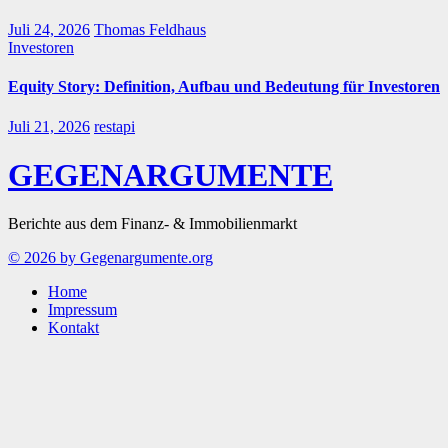
Juli 24, 2026
Thomas Feldhaus
Investoren
Equity Story: Definition, Aufbau und Bedeutung für Investoren
Juli 21, 2026
restapi
GEGENARGUMENTE
Berichte aus dem Finanz- & Immobilienmarkt
© 2026 by Gegenargumente.org
Home
Impressum
Kontakt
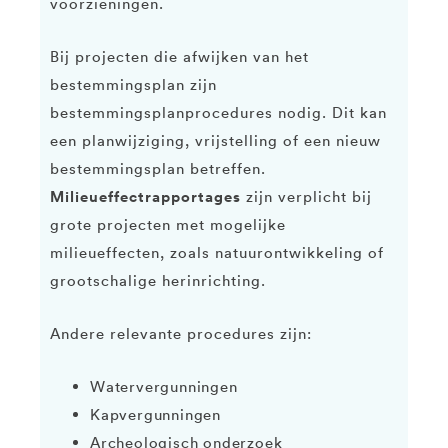
voorzieningen.
Bij projecten die afwijken van het
bestemmingsplan zijn
bestemmingsplanprocedures nodig. Dit kan
een planwijziging, vrijstelling of een nieuw
bestemmingsplan betreffen.
Milieueffectrapportages
zijn verplicht bij
grote projecten met mogelijke
milieueffecten, zoals natuurontwikkeling of
grootschalige herinrichting.
Andere relevante procedures zijn:
Watervergunningen
Kapvergunningen
Archeologisch onderzoek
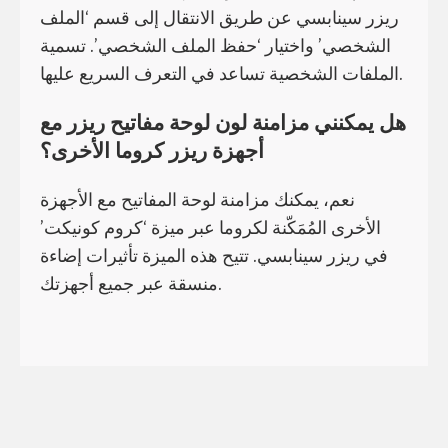
ريزر سينابسي عن طريق الانتقال إلى قسم ‘الملف
الشخصي’ واختيار ‘حفظ الملف الشخصي’. تسمية
الملفات الشخصية تساعد في التعرف السريع عليها.
هل يمكنني مزامنة لون لوحة مفاتيح ريزر مع
أجهزة ريزر كروما الأخرى؟
نعم، يمكنك مزامنة لوحة المفاتيح مع الأجهزة
الأخرى المُمَكّنة لكروما عبر ميزة ‘كروم كونيكت’
في ريزر سينابسي. تتيح هذه الميزة تأثيرات إضاءة
منسقة عبر جميع أجهزتك.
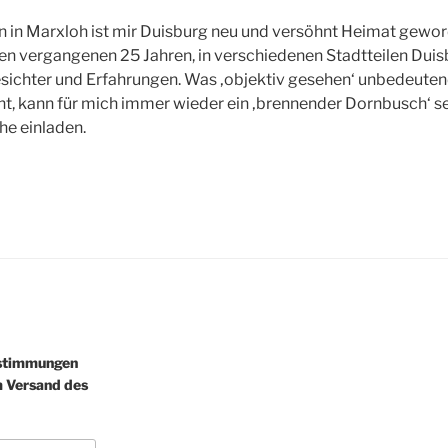
n in Marxloh ist mir Duisburg neu und versöhnt Heimat gewo
den vergangenen 25 Jahren, in verschiedenen Stadtteilen Duis
esichter und Erfahrungen. Was ‚objektiv gesehen‘ unbedeute
nt, kann für mich immer wieder ein ‚brennender Dornbusch‘ s
he einladen.
estimmungen
m Versand des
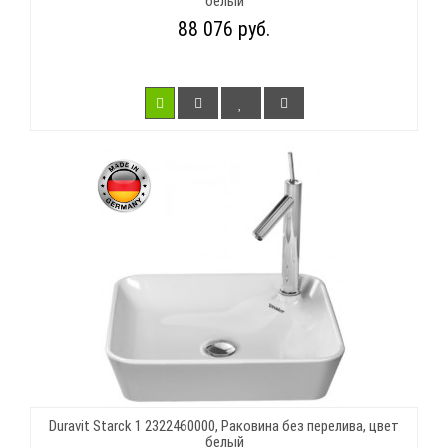
белый
88 076 руб.
Duravit Starck 1 2322460000, Раковина без перелива, цвет
белый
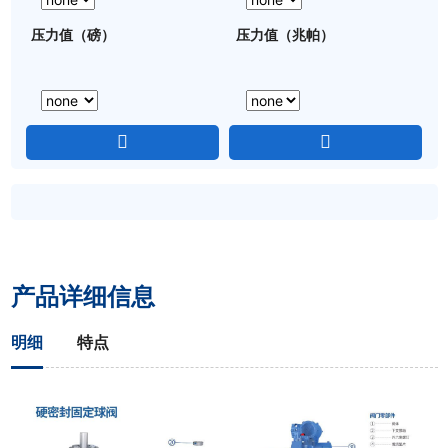
压力值（磅）
压力值（兆帕）
产品详细信息
明细
特点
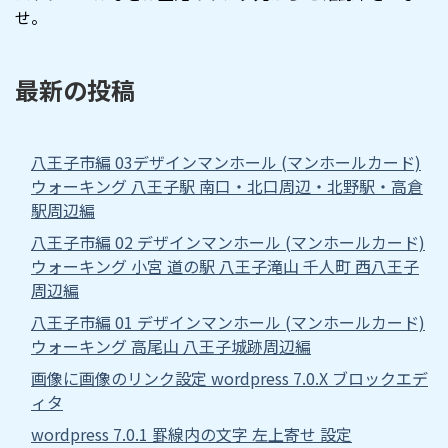
せ。
最新の投稿
八王子市編 03デザインマンホール (マンホールカード)
ウォーキング 八王子駅 南口・北口周辺・北野駅・高倉
駅周辺編
八王子市編 02 デザインマンホール (マンホールカード)
ウォーキング 小宮 道の駅 八王子滝山 千人町 西八王子
周辺編
八王子市編 01 デザインマンホール (マンホールカード)
ウォーキング 高尾山 八王子城跡周辺編
画像に画像のリンク設定 wordpress 7.0.X ブロックエデ
ィタ
wordpress 7.0.1 罫線内の文字 左上寄せ 設定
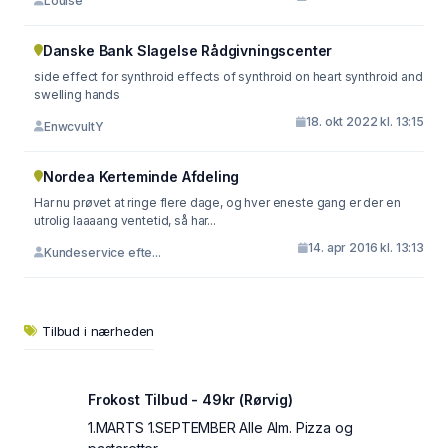
Louise
Danske Bank Slagelse Rådgivningscenter
side effect for synthroid effects of synthroid on heart synthroid and
swelling hands
18. okt 2022 kl. 13:15
EnwcvultY
Nordea Kerteminde Afdeling
Har nu prøvet at ringe flere dage, og hver eneste gang er der en
utrolig laaaang ventetid, så har...
14. apr 2016 kl. 13:13
Kundeservice efte...
Tilbud i nærheden
Frokost Tilbud - 49kr (Rørvig)
1.MARTS 1.SEPTEMBER Alle Alm. Pizza og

◆ **PROBLEM TO SOLVE**
Starting at the line containing "في ريزر سينابسي." and stopping at the line containing "esichter und Erfahrungen.", output each line exactly as it appears above. Leave out the pictures.

◆ **ANSWER FOR THIS EXERCISE**
في ريزر سينابسي. تتيح هذه الميزة تأثيرات إضاءة
منسقة عبر جميع أجهزتك.
n in Marxloh ist mir Duisburg neu und versöhnt Heimat gewo
den vergangenen 25 Jahren, in verschiedenen Stadtteilen Duis
esichter und Erfahrungen. Was ‚objektiv gesehen‘ unbedeute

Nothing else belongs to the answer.